ROANOKE TIMES

                         Roanoke Times
                 Copyright (c) 1995, Landmark Communications, Inc.

DATE: WEDNESDAY, November 16, 1994                   TAG: 9411170082
SECTION: SPORTS                    PAGE: B-2   EDITION: METRO  
SOURCE: ASSOCIATED PRESS
DATELINE: NEW YORK                                LENGTH: Medium


BASEBALL OWNERS SET TO DOFF CAP TO MAKE THEIR PITCH

Major-league baseball owners could have made a labor proposal to their players months ago. They discussed various strategies and came up with alternate plans.

All the while, though, they stuck with their coveted salary cap. It was a strategy that didn't work, and a strategy that will change Thursday.

The owners' new head negotiator, John Harrington, says the owners will back off their salary cap proposal for the time being and make another offer when talks resume in Herndon, Va.

``We've been discussing some alternative proposals we've had in mind for months, deciding which one to put on the table,'' said Harrington, the Boston Red Sox's chief executive officer.

The new buzzword is ``tax.''

``It's not a salary cap in the strictest terms,'' Harrington said Monday night from his home in Massachusetts. ``A tax concept can look like a salary cap, and any tax plan is meant to put some controls on labor costs.

``All payrolls would be taxed at a low percentage. All clubs would be affected above a certain level.''

Harrington would not discuss proposed tax rates. Others on the management team would not comment on the shift in offers.

Union officials took a wait-and-see attitude.

``There's no proposal - yet,'' said Mark Belanger, a union official.

``I wouldn't get overly optimistic about movement off the cap because there are tax programs that are worse than a salary cap and tax programs that are better,'' said Gene Orza, the union's legal counsel. ``It doesn't make me more pessimistic or optimistic. I just want to see it.''

At the major-league general managers' meeting in Scottsdale, Ariz., there was little reaction.

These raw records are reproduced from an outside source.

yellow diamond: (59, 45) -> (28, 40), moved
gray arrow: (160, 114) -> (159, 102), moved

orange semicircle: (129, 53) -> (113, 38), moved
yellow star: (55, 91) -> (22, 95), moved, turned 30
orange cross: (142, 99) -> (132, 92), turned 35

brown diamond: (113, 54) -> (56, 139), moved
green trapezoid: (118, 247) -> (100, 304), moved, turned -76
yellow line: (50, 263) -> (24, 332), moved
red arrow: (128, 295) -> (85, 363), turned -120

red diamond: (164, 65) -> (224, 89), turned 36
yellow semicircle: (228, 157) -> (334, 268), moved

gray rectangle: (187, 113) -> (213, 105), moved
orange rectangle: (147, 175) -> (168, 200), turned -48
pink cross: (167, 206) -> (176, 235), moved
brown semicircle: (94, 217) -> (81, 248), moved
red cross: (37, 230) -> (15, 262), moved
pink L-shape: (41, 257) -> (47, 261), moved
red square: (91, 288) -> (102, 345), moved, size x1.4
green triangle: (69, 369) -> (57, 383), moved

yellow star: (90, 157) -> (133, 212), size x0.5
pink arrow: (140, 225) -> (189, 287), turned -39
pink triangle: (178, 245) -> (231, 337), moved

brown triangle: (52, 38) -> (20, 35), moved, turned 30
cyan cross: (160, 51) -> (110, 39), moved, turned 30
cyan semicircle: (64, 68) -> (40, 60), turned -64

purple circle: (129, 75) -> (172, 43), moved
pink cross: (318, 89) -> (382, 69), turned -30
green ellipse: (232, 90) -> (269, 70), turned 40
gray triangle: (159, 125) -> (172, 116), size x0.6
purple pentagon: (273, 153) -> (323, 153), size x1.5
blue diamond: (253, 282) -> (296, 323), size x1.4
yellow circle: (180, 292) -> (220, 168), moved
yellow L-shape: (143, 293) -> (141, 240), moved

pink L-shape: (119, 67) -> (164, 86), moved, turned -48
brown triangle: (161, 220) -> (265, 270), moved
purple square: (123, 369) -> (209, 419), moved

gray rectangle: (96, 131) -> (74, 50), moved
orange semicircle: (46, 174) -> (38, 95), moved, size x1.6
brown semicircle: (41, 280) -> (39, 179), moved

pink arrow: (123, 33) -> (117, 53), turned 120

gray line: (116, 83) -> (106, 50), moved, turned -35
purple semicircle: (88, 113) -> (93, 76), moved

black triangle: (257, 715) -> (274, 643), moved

``I think at this point all we can do is continue to do our baseball business and let the people in charge there take care of that business,'' said Walt Jocketty, general manager of the St.Louis Cardinals. ``There's nothing we can do about it.''

Doug Melvin, general manager of the Texas Rangers, said, ``We have to let them handle it. We just have to wait and see.''

A tax plan was discussed by owners and players during informal talks in early September, when some thought the postseason could be saved.

The players offered a plan under which the top 16 revenue-producing clubs would pay 1.6 percent of their income into a fund to be distributed to small-market clubs with lesser revenues.

A similar tax on the top 16 payrolls also would be distributed to the poorer clubs.

Bud Selig, baseball's acting commissioner, rejected the plan Sept.9, saying the tax rate would be insignificant.

Harrington said the owners' new offer would be different. The details and proposed rates were being worked out Tuesday as owners spoke on conference calls in preparation for Thursday's meeting with the union and mediator W.J. Usery.

Owners will caucus with Usery today at a hotel near Dulles Airport. After that, both sides should ``be prepared to remain in negotiations for several days if necessary,'' Usery said in a letter released Tuesday.

The players' union expects the owners' proposal to be complicated, and it could take a day or two for them to fully understand it.

``The players said the top 16 teams by revenue and payroll should be taxed. We feel there should be some other rationale for at what level payrolls should be taxed. These are some of the variations we are discussing,'' Harrington said.

``We're going to try to marry the best parts of the [revenue] tax with a general payroll tax. The players understand our main theme is to provide some collective control on labor costs.''

If a new collective bargaining agreement is not reached by mid-December, the owners may choose to impose their terms on the players, which is their right under federal labor law.

If they choose to do so, as Harrington pointed out, the implemented system might be based on their original proposal containing a salary cap.

Usery is trying to mediate a settlement before then so the two sides don't go back to the polarized positions they held until three days of meetings last week in Rye Brook, N.Y.

Tuesday was the 96th day of the strike - the longest work stoppage in baseball history.